Inferred consent should be relied on only when express consent cannot be reasonably obtained. If so, care must be taken not to overestimate the scope of that consent.

For example, it is reasonable to infer that patients consent to their health records being collected and used during repeat consultations. However, this consent would not necessarily extend to the disclosure of that information to third parties, such as including health summaries within referral letters. GPs should be wary of taking silence or a lack of objection as an indicator of consent; if there is any doubt, GPs should obtain express consent.

It is recommended that consent conversations are thoroughly documented. Problems may arise if a patient does not understand the potential uses of their health information. In circumstances where GPs must establish implied consent, comprehensive and concurrent consultation notes are extremely valuable. Notes should refer to the information provided, the nature of the discussion and the patient’s response.

Withheld consent

GPs should be careful when treating patients who refuse to provide certain health information or withhold consent for particular healthcare.

This is particularly problematic where the possibility of detrimental outcomes exists if certain information is not collected or used. This should be clearly explained to the patient.

In such circumstances, it is recommended GPs make detailed notes to document the discussion, the patient’s decision and the ultimate outcome. In certain circumstances this outcome may conflict with the GP’s underlying duty of care, and comprehensive consultation notes will be valuable.

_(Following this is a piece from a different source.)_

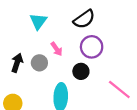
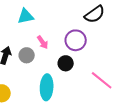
black semicircle: (84, 19) -> (95, 14), moved
cyan triangle: (38, 21) -> (26, 16), turned 42

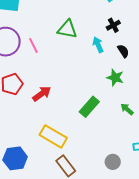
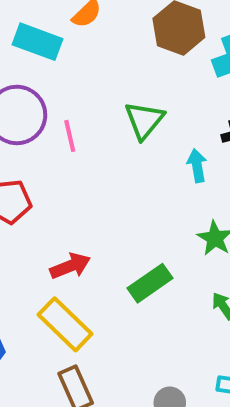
green triangle: (67, 29) -> (144, 120), turned 45
red arrow: (42, 94) -> (70, 266), moved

Competence, capacity and maturity to provide consent 

Some patients may not be competent to provide adequate consent.

Various state and territory guardianship legislation documents provide a framework for obtaining substitute consent on behalf of patients who are incompetent because of age, illness or disability. GPs are advised to seek appropriate advice if these situations arise.

Age-related consent is dealt with at the state and territory level. As a general rule, if a child is sufficiently mature to understand what will happen to their information they will have capacity to consent.

New South Wales, South Australia and the Australian Capital Territory have legislation stipulating the age at which a child can provide valid consent. In SA, the age is 16 years or over; in NSW, the age is 14 years or over. The ACT requires a parent or guardian to consent for a child under the age of 18 years, unless the health practitioner assesses the child to have sufficient maturity and adequate understanding.

In Victoria, consideration should be given to the Medical Treatment Planning and Decisions Act 2016 and specifically to the concept of decision-making capacity.

The Privacy Act does not stipulate age; its guidelines assume people over the age of 15 have the ‘capacity’ to give informed consent.2 GPs must therefore assess the capacity and maturity of each child to understand and make informed decisions on a case-by-case basis. In unclear cases, GPs are entitled to request the patient presents corroborating consent from their parent or guardian.